Work to complete - Starting with the line that contains "Find the location", reproduce each line through the end of the entries exactly as written.

Start of Raw data

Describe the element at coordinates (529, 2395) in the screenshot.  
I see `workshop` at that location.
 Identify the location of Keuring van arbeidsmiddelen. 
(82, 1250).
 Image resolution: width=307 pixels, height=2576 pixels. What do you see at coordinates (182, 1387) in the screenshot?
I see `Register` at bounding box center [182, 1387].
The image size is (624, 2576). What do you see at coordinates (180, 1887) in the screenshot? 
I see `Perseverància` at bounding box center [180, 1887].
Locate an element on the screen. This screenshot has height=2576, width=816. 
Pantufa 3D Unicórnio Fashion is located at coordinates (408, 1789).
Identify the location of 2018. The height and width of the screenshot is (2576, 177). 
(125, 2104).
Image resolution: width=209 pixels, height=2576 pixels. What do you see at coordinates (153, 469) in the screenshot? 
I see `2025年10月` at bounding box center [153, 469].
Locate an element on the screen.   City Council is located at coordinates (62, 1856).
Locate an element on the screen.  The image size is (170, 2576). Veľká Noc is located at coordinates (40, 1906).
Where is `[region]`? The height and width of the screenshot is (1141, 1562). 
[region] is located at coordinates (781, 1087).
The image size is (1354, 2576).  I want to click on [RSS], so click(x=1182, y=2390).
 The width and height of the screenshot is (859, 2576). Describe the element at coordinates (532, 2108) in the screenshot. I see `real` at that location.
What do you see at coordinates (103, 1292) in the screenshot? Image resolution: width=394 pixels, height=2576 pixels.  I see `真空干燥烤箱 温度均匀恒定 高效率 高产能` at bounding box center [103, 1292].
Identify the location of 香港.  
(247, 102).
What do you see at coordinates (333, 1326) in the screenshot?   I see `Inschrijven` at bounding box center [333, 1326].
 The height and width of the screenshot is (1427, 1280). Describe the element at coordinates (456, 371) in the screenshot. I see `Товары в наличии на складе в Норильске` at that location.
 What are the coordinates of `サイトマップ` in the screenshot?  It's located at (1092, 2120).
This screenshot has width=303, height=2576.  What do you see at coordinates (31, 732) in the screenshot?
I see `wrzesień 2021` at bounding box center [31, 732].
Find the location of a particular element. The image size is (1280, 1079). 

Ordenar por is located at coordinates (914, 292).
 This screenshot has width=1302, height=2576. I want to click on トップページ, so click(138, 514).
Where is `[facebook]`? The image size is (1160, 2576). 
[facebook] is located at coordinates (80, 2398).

End of Raw data

Written reply -
Find the location of a particular element. The image size is (1280, 1079). 

Ordenar por is located at coordinates (914, 292).
 This screenshot has width=1302, height=2576. I want to click on トップページ, so click(138, 514).
Where is `[facebook]`? The image size is (1160, 2576). 
[facebook] is located at coordinates (80, 2398).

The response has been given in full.